Tracking #: 1353-2565

Authors: 
Chris Dijkshoorn
Lizzy Jongma
Lora Aroyo
Jacco van Ossenbruggen
Guus Schreiber
Wesley ter Weele1
Jan Wielemaker

Responsible editor: 
Harith Alani

Submission type: 
Dataset Description
Abstract: 
Many museums are currently providing online access to their collections. The state of the art research in the last decade shows that it is beneficial for institutions to provide their datasets as Linked Data in order to achieve easy cross-referencing, interlinking and integration. In this paper, we present the Rijksmuseum linked dataset (accessible at http://datahub.io/dataset/rijksmuseum), along with collection and vocabulary statistics, as well as lessons learned from the process of converting the collection to Linked Data. This dataset contains over 350,000 objects, including detailed descriptions and high-quality images released under a public domain license.
Full PDF Version: 
Tags: 
Reviewed

Decision/Status: 
Minor Revision

Solicited Reviews:
Click to Expand/Collapse
Review #1
By Eetu Mäkelä submitted on 16/Mar/2016
Suggestion:
Minor Revision
Review Comment:

The authors have fulfilled my requests for clearer presentation of the model details.

However, seeing the literal and resource counts and vocabularies has brought to light a couple of new (minor) questions. First, regarding the dc:subject field, it would be interesting to know how many of the distinct literals have been able to be mapped to resources (if indeed this is how the conversion is done. If the resources are separately manually entered, do note that also). Second, and more importantly, regarding the rma vocabularies, I take it that here all literals would correspond to internal authority records? Is this so? If indeed such a relation holds, then I would actually consider these rma vocabularies conceptually a part of this dataset, and would thus like for them also to be described in more detail in the article.

Final small note: on page 4, a paragraph (beginning with "Table 1 lists") is repeated.

Review #2
By Dana Dannells submitted on 12/Apr/2016
Suggestion:
Minor Revision
Review Comment:

This paper presents the Rijksmuseum collection as linked open data. The authors have improved the paper considerably comparing to the previous version of the manuscript. There is a detailed description of the data conversion process and there are references to relevant vocabularies and statistics on the internal connectivity. I would however raise a few issues.

There is no version date and number of the released data, also the language expressivity is not stated.

The authors specify that conceptual concepts were aligned with WordNet, what disambiguation methods have been applied?
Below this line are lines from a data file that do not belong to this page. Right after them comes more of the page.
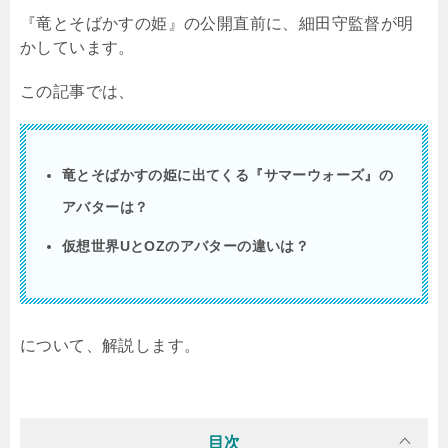
『竜とそばかすの姫』の公開直前に、細田守監督が明
かしています。
この記事では、
竜とそばかすの姫に出てくる『サマーウォーズ』の
アバターは？
仮想世界
U
と
OZ
のアバターの違いは？
について、解説します。
目次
Regrading alignment of concepts and properties of other data models, how do you ensure interoperability, are you applying any consistency checks?

Review #3
By Mariana Damova submitted on 17/Apr/2016
Suggestion:
Accept
Review Comment:

The “Rijksmuseum Collection as Linked Data” introduces a cultural heritage dataset to the Semantic Web community. This version of the paper complies with the requirements of the SWJ for publishing a dataset. It describes the key characteristics of the produced linked data dataset, presents the nature of the data and the context in which they have been created, discusses the model at length, gives a walk through example and explains in a detailed manner the usage of external vocabularies that ensures the conversion of the RDF dataset into a linked data dataset. The URI assignment and construction is outlined in a precise manner. A lot of discussion is dedicated of the usage of the dataset and more precisely to the museum data in general and the Rijksmuseum pioneering practice of publishing the museum collection for open access. The linked data version of the digitized museum collection is demonstrated as extending the possibilities of re-use of the cultural heritage objects of Rijksmuseum by lending them to potential creative users via a dedicated API (its URL given as a footnote).

The paper also mentions how the IP rights of the images and of the museum objects and descriptions have been accounted for. It also details the process of quality assurance and dataset maintenance and extension as part of the day to day activities of the museum curators. In addition, it clearly specifies the size of the dataset, its growth rate and the number and the type of the characteristics covered by its linked data version. The adopted ontologies that describe the dataset are the well-established standards for representing cultural heritage objects and fit with the European model of Europeana – EDM, as well as with the models of leading world museums, such as the Getty vocabulary.

Overall, the paper clearly presents the Rijksmuseum dataset as a linked open data dataset according to the 5 start rating of datasets of that nature. Moreover, the presented dataset is described as a living object with a concrete real life purpose, being part of the daily care of Rijksmuseum curators and researchers, and fully embodies the use of linked open data with real life impact. Thus it leads the way for further adoption of this approach by other cultural institutions. This fact increases the value of the presented content in my view.

The paper can be published as such, except that there is a repetition of one paragraph on p.4 describing Table 1 twice. One of the present paragraphs has to be removed.